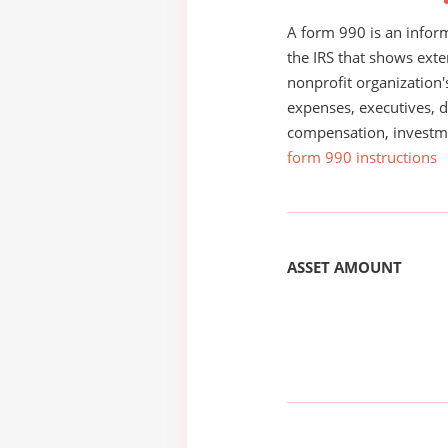
A form 990 is an inform
the IRS that shows exte
nonprofit organization'
expenses, executives, di
compensation, investm
form 990 instructions
ASSET AMOUNT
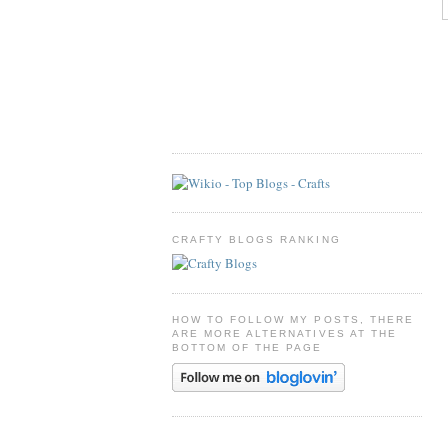
CRAFTY BLOGS RANKING
HOW TO FOLLOW MY POSTS, THERE
ARE MORE ALTERNATIVES AT THE
BOTTOM OF THE PAGE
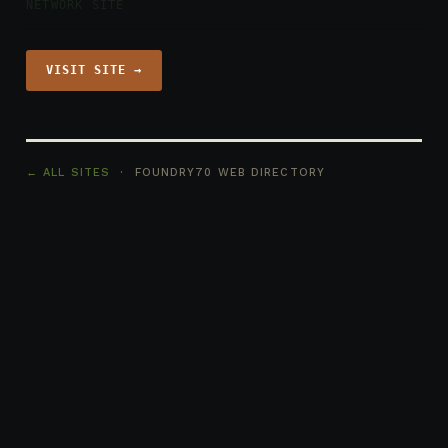
NETWORK SITE
VISIT SITE →
← ALL SITES
· FOUNDRY70 WEB DIRECTORY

◆ ◆ ◆ ◆ ◆

Every line of the material above that has the string "form" needs pulling out.

A form 990 is an inform
form 990 instructions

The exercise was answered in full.